Task directions: Return each record word for word, keeping none of its pictures.

Extracted page text data:
+===+

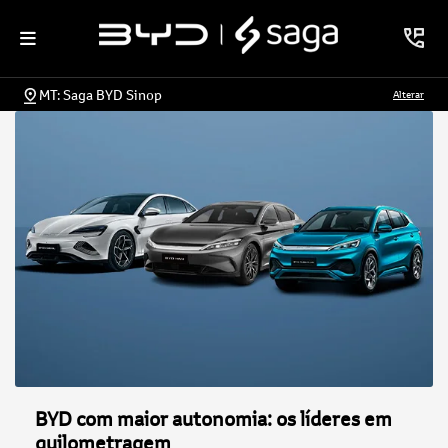
MT: Saga BYD Sinop
Alterar
BYD com maior autonomia: os líderes em
quilometragem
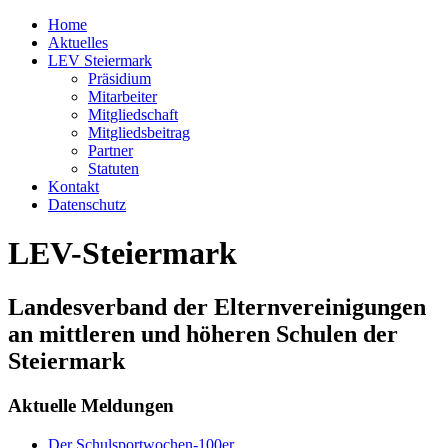
Home
Aktuelles
LEV Steiermark
Präsidium
Mitarbeiter
Mitgliedschaft
Mitgliedsbeitrag
Partner
Statuten
Kontakt
Datenschutz
LEV-Steiermark
Landesverband der Elternvereinigungen
an mittleren und höheren Schulen der
Steiermark
Aktuelle Meldungen
Der Schulsportwochen-100er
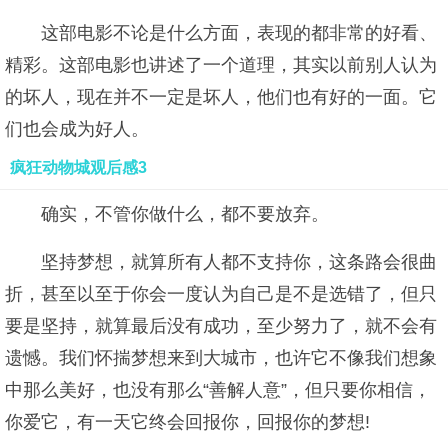
这部电影不论是什么方面，表现的都非常的好看、
精彩。这部电影也讲述了一个道理，其实以前别人认为
的坏人，现在并不一定是坏人，他们也有好的一面。它
们也会成为好人。
疯狂动物城观后感3
确实，不管你做什么，都不要放弃。
坚持梦想，就算所有人都不支持你，这条路会很曲
折，甚至以至于你会一度认为自己是不是选错了，但只
要是坚持，就算最后没有成功，至少努力了，就不会有
遗憾。我们怀揣梦想来到大城市，也许它不像我们想象
中那么美好，也没有那么“善解人意”，但只要你相信，
你爱它，有一天它终会回报你，回报你的梦想!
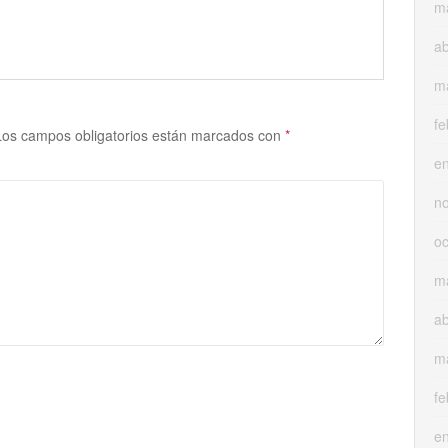
m
ab
m
fe
Los campos obligatorios están marcados con
*
e
n
oc
m
ab
m
fe
e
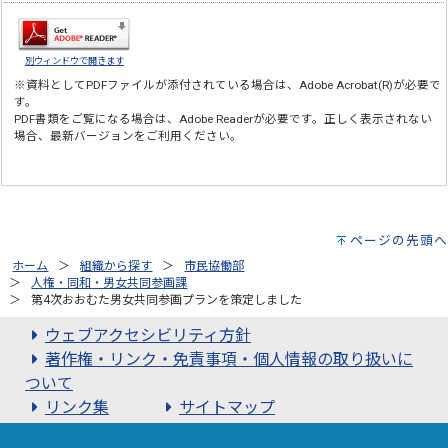
別ウィンドウで開きます
※資料としてPDFファイルが添付されている場合は、
Adobe Acrobat(R)
が必要で
す。
PDF書類をご覧になる場合は、
Adobe Reader
が必要です。正しく表示されない
場合、最新バージョンをご利用ください。
ページの先頭へ
ホーム
組織から探す
市民協働部
人権・同和・男女共同参画課
第4次おおむた男女共同参画プランを策定しました
ウェブアクセシビリティ方針
著作権・リンク・免責事項・個人情報の取り扱いに
ついて
リンク集
サイトマップ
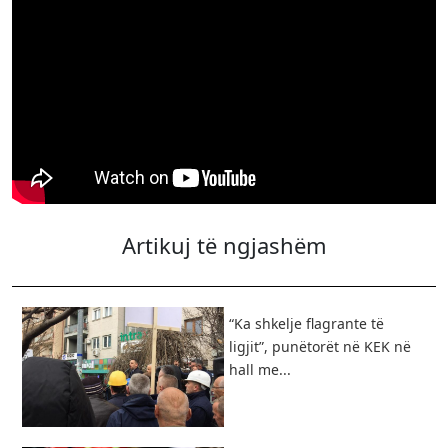
Artikuj të ngjashëm
“Ka shkelje flagrante të
ligjit”, punëtorët në KEK në
hall me...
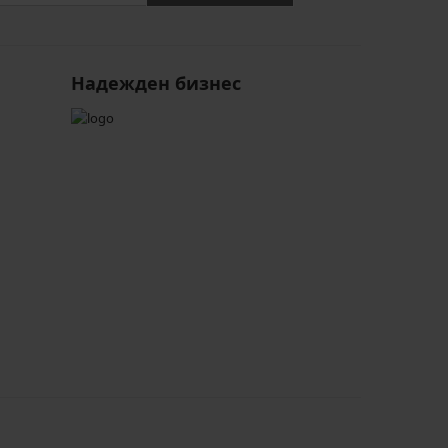
Надежден бизнес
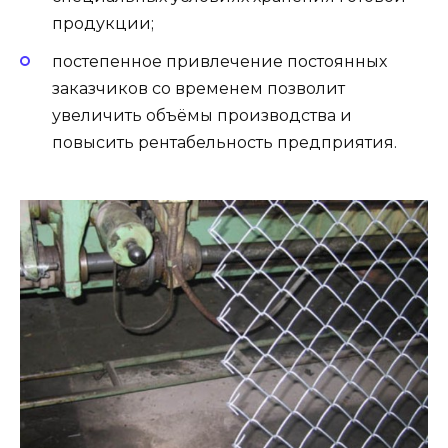
продукции;
постепенное привлечение постоянных
заказчиков со временем позволит
увеличить объёмы производства и
повысить рентабельность предприятия.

+===+

Response to the task:
MT: Saga BYD Sinop
Alterar
BYD com maior autonomia: os líderes em
quilometragem
Home
Aktuelles
LEV Steiermark
Präsidium
Mitarbeiter
Mitgliedschaft
Mitgliedsbeitrag
Partner
Statuten
Kontakt
Datenschutz
LEV-Steiermark
Landesverband der Elternvereinigungen
an mittleren und höheren Schulen der
Steiermark
Aktuelle Meldungen
Der Schulsportwochen-100er
这部电影不论是什么方面，表现的都非常的好看、
精彩。这部电影也讲述了一个道理，其实以前别人认为
的坏人，现在并不一定是坏人，他们也有好的一面。它
们也会成为好人。
疯狂动物城观后感3
确实，不管你做什么，都不要放弃。
坚持梦想，就算所有人都不支持你，这条路会很曲
折，甚至以至于你会一度认为自己是不是选错了，但只
要是坚持，就算最后没有成功，至少努力了，就不会有
遗憾。我们怀揣梦想来到大城市，也许它不像我们想象
中那么美好，也没有那么“善解人意”，但只要你相信，
你爱它，有一天它终会回报你，回报你的梦想!
m
ab
m
fe
Los campos obligatorios están marcados con
*
e
n
oc
m
ab
m
fe
e
別ウィンドウで開きます
※資料としてPDFファイルが添付されている場合は、
Adobe Acrobat(R)
が必要で
す。
PDF書類をご覧になる場合は、
Adobe Reader
が必要です。正しく表示されない
場合、最新バージョンをご利用ください。
ページの先頭へ
ホーム
組織から探す
市民協働部
人権・同和・男女共同参画課
第4次おおむた男女共同参画プランを策定しました
ウェブアクセシビリティ方針
著作権・リンク・免責事項・個人情報の取り扱いに
ついて
リンク集
サイトマップ
Artikuj të ngjashëm
“Ka shkelje flagrante të
ligjit”, punëtorët në KEK në
hall me...
Надежден бизнес
продукции;
постепенное привлечение постоянных
заказчиков со временем позволит
увеличить объёмы производства и
повысить рентабельность предприятия.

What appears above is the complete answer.